> **Task goal**
Going line by line through the entries below, count those that contain "make". Give the number by itself.

> **Material provided**
══════

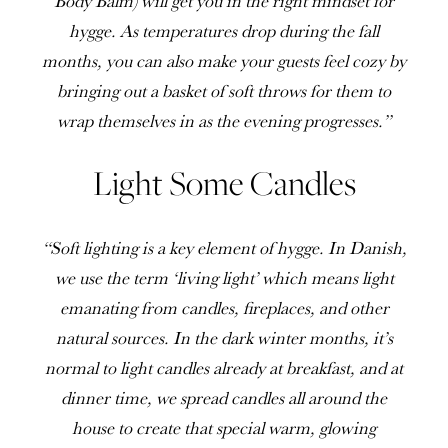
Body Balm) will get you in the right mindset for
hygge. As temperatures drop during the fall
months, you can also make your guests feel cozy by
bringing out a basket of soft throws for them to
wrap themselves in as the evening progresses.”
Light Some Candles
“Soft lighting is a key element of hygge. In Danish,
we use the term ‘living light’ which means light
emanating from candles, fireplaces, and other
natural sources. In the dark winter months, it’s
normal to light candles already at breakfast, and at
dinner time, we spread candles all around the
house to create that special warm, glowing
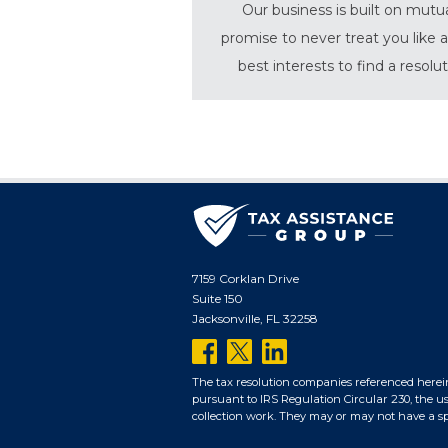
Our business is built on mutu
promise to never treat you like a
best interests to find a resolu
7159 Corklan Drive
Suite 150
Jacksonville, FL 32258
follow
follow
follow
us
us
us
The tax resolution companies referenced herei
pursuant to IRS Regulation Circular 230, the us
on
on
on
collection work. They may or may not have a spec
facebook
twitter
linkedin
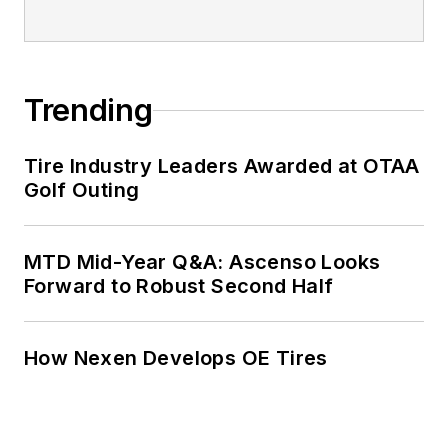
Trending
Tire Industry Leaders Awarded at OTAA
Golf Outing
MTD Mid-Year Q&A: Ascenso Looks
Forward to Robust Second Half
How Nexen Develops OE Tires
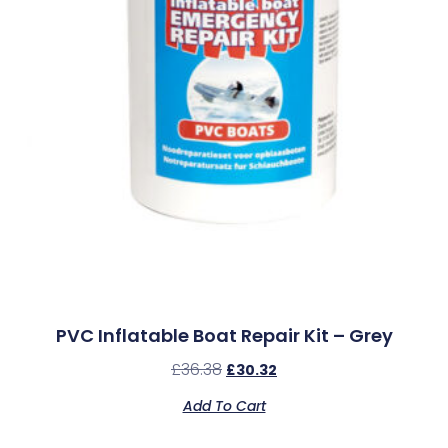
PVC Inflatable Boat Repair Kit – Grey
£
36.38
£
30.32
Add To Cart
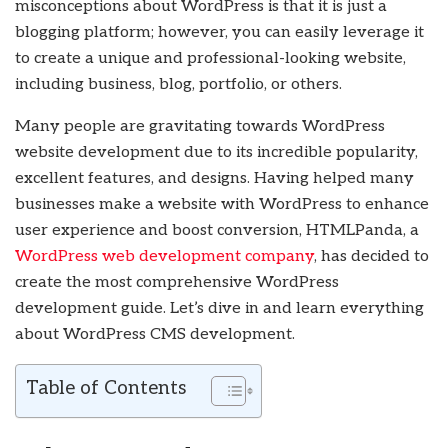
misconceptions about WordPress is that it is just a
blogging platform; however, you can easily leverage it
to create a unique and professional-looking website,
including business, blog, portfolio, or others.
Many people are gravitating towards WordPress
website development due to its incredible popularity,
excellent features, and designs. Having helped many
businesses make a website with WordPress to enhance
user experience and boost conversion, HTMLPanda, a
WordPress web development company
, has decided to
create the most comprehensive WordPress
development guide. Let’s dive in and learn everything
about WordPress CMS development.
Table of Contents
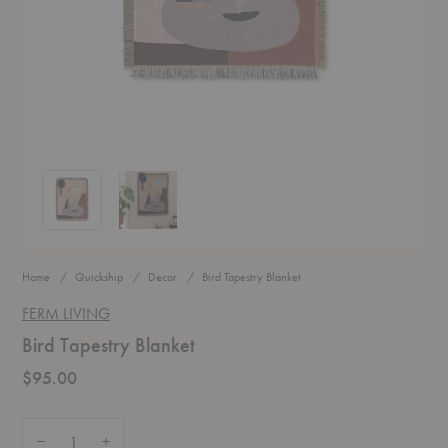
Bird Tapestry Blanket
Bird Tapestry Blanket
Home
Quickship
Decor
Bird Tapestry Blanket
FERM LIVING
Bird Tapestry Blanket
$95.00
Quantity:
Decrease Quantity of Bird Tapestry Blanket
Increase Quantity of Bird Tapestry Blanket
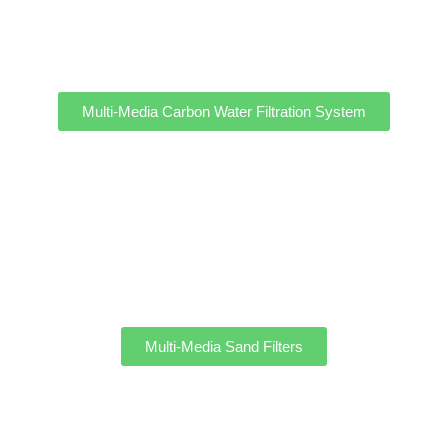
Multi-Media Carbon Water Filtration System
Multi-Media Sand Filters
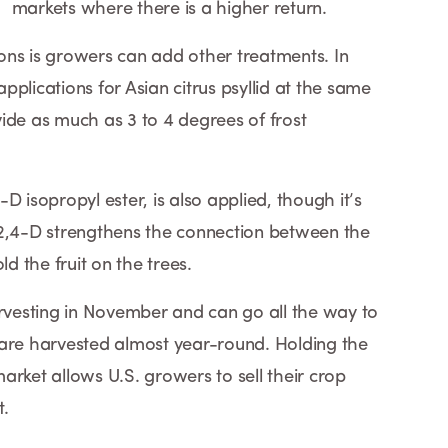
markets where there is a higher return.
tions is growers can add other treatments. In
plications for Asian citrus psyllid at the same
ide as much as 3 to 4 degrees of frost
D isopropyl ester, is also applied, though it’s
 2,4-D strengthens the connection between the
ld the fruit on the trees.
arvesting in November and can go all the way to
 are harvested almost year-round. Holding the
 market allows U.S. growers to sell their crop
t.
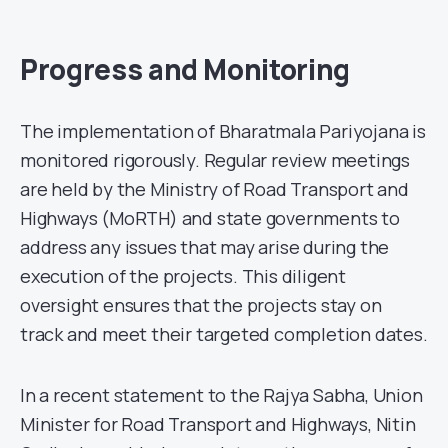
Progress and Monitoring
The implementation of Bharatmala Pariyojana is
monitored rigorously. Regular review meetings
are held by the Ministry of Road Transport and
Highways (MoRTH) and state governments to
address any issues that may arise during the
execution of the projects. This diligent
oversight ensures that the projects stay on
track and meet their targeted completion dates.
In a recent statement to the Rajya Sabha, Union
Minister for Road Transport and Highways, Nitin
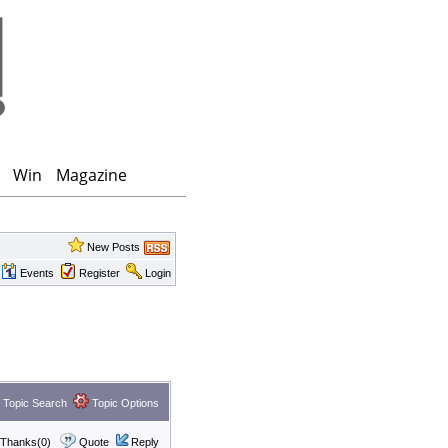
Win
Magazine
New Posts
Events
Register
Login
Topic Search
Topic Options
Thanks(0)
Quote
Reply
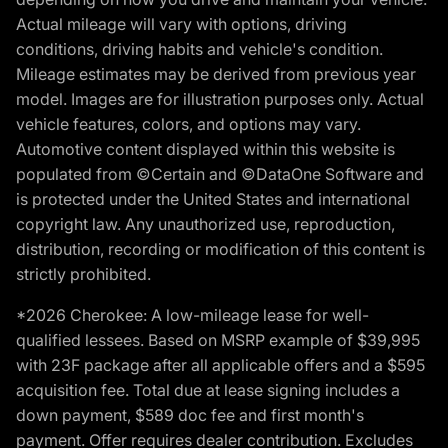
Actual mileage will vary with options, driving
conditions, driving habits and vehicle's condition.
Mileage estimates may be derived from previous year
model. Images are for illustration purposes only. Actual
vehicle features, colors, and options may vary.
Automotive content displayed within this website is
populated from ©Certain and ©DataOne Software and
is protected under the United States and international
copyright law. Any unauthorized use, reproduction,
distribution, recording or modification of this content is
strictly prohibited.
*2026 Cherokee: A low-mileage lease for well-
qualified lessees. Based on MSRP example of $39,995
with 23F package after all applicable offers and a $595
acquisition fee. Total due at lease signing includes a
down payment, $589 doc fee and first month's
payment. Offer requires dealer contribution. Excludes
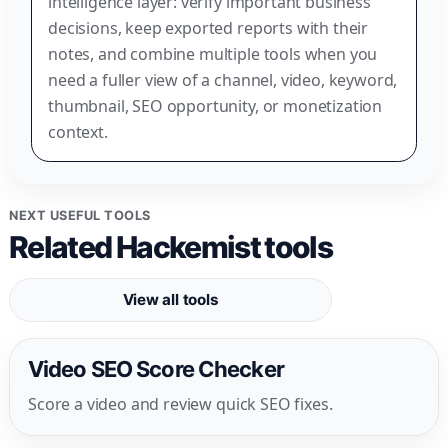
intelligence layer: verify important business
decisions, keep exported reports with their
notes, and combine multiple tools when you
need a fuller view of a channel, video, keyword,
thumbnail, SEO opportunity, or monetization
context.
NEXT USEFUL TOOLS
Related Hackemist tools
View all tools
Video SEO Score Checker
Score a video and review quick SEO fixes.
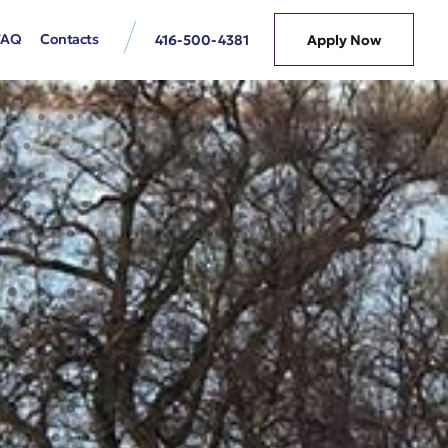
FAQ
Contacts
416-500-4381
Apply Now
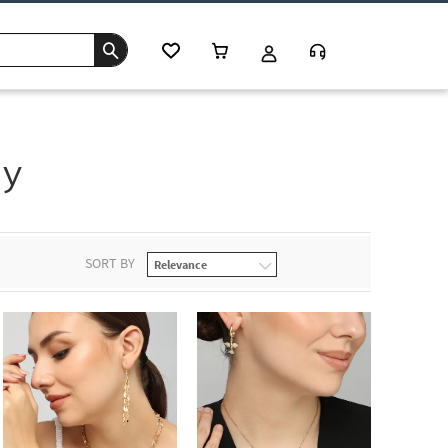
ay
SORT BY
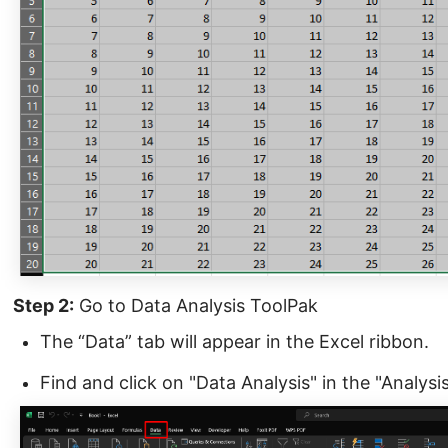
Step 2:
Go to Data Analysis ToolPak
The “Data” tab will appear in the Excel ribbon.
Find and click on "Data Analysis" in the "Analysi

══════

> **Solution to the exercise**
2